With this new law, it just got easier for Minnesotans to start saving for their first home.
Not only is it easier to save for a down payment on a first home, contributions will also help cover additional closing costs, taxes and fees associated with buying a home.
Because now you can save the money you need for such an important life investment in a tax preferred savings account where the interest and dividends from those funds can be claimed as a state tax deduction.
It’s an initiative to incentivize homeownership, which is the backbone of safe neighborhoods, healthy schools, a consistent labor force and stronger communities, especially here in Minnesota.
In a recovering housing market in the wake of the worst recession in 70 years, a variety of strategies are needed to support and encourage homeownership.
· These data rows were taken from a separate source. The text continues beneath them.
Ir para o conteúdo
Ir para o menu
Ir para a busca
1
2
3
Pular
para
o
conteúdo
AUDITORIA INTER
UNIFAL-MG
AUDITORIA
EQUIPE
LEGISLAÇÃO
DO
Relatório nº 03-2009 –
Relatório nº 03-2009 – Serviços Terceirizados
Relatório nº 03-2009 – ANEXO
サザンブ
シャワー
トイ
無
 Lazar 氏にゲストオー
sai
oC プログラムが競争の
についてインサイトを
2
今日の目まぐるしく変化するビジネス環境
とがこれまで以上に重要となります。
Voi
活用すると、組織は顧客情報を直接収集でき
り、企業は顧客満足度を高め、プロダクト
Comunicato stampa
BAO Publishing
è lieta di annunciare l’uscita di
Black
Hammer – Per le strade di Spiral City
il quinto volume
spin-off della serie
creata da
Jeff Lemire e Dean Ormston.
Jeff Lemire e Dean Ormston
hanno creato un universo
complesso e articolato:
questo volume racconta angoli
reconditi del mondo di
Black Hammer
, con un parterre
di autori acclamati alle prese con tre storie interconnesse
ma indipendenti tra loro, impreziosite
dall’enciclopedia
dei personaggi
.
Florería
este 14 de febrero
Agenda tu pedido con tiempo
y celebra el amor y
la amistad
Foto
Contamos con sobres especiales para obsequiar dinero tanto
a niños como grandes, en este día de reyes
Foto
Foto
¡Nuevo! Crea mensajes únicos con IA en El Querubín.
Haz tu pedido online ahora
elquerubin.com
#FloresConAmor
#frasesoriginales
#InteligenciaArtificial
Creating this savings account is a great first step.
Minnesota residents can now open a dedicated savings account for the purchase of a first home regardless of income.
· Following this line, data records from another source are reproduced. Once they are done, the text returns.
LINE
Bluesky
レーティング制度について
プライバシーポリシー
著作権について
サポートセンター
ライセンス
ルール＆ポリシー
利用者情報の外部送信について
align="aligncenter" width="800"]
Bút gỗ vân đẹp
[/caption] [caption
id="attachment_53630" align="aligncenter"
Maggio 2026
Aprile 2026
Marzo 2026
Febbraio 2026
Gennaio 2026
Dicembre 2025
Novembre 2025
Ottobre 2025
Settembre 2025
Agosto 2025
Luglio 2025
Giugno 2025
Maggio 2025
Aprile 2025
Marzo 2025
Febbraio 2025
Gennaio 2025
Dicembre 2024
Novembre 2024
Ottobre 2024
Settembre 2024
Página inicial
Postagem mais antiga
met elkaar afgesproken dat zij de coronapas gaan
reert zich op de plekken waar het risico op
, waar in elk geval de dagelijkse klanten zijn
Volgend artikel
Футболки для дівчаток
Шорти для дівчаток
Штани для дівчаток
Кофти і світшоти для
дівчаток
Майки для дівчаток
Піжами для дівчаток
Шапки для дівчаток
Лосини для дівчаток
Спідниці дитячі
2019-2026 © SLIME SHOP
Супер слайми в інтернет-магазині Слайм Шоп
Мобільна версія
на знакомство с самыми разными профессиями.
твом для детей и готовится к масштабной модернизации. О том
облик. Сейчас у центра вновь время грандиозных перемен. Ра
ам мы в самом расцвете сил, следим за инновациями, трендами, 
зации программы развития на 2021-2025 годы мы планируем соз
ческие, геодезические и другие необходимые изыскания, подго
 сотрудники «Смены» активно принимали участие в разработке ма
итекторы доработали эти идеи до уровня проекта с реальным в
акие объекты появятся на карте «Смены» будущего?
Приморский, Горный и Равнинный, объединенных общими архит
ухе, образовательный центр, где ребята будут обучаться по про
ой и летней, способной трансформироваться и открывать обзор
Here’s five things you need to know about the First-Time Homebuyer Savings Account Act:
- Individuals or couples can establish a dedicated savings account at their local bank or credit union for the purchase of a first home in Minnesota regardless of their income.
- Parents or grandparents can open an account for their children or grandchildren and contribute to those accounts as well.
- Account holders can save up to $150,000 total with interest and dividends. Maximum contributions are set for married joint filers at $100,000 and all other filers at $50,000.
- Annual contributions are capped at $28,000 for married joint filers and $14,000 for all other filers.
- All interest and dividends earned on this account can be claimed as a state income tax deduction.